There are a few factors to consider when applying nematodes.
1. Apply the nematodes to moist soil. If applied to dry soil, the nematodes will die. We recommend a heavy watering prior to the application of nematodes to not only wet out the soil and thatch, but also to drive the grubs closer to the surface and closer to the nematodes.
2. Avoid applying nematodes during bright sunny days. UV light kills nematodes, so it is best to apply them early or late in the day when light levels are low, or during an overcast day.
3. Water the nematodes into the soil as soon as possible. Water carries the nematodes off the leaves of the lawn into the soil where the grubs live. Core aeration prior to an application will facilitate the movement of the grubs into the root zone.
Animal Damage - Raccoons, Skunks, and Crows
Raccoons, skunks, and crows love eating white grubs. They must taste like the finest prawns because these animals will dig, scratch and peck all night in order to have a feast of grubs. Often the grub population is not high enough to cause significant damage, but the animal feeding results in extensive damage.

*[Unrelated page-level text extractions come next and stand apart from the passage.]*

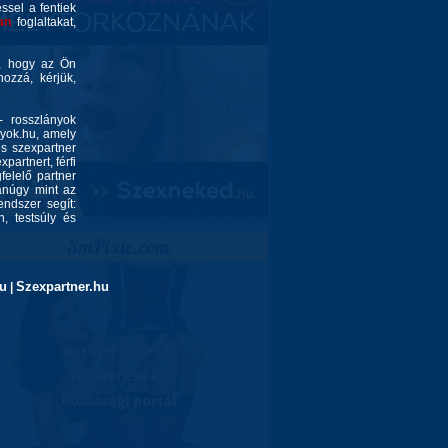
éssel a fentiek
an
foglaltakat,
é, hogy az Ön
ozzá, kérjük,
- rosszlányok
nyok.hu, amely
és szexpartner
partnert, férfi
felelő partner
yanúgy mint az
endszer segít:
, testsúly és
u
Szexpartner.hu
|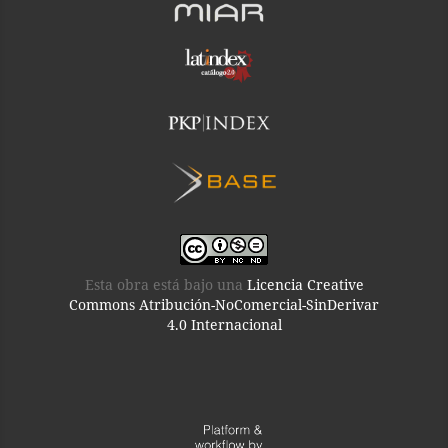
Esta obra está bajo una
Licencia Creative
Commons Atribución-NoComercial-SinDerivar
4.0 Internacional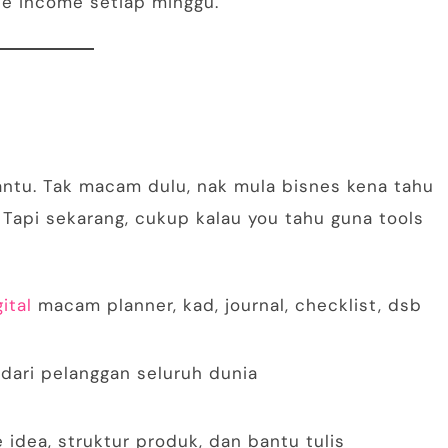
ate income setiap minggu.
ntu. Tak macam dulu, nak mula bisnes kena tahu
 Tapi sekarang, cukup kalau you tahu guna tools
ital
macam planner, kad, journal, checklist, dsb
 dari pelanggan seluruh dunia
 idea, struktur produk, dan bantu tulis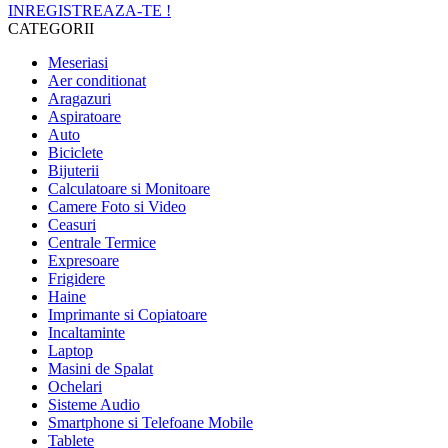
INREGISTREAZA-TE !
CATEGORII
Meseriasi
Aer conditionat
Aragazuri
Aspiratoare
Auto
Biciclete
Bijuterii
Calculatoare si Monitoare
Camere Foto si Video
Ceasuri
Centrale Termice
Expresoare
Frigidere
Haine
Imprimante si Copiatoare
Incaltaminte
Laptop
Masini de Spalat
Ochelari
Sisteme Audio
Smartphone si Telefoane Mobile
Tablete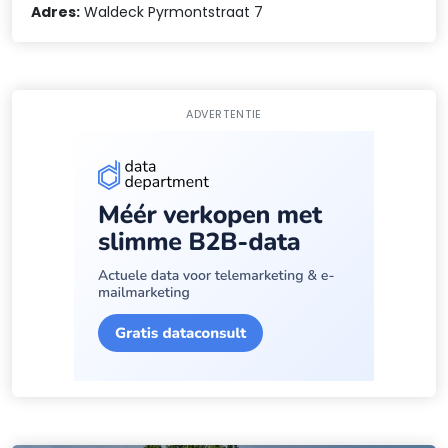
Adres:
Waldeck Pyrmontstraat 7
ADVERTENTIE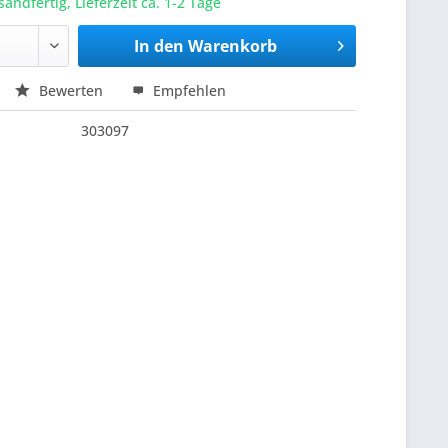
sandfertig, Lieferzeit ca. 1-2 Tage
In den
Warenkorb
Bewerten
Empfehlen
303097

The best strategy is to chase them off your lawn. This can be accomplished with a motion detector sprinkler. The sprinkler can be set to spray water when anything moves within its field of view. Raccoons don't like getting wet.
They can be purchased at Lee Valley Hardware.
A dog would be another option; however, it seems a little extreme. There is also the skunk factor to consider. Dogs and skunks generally do not get along well.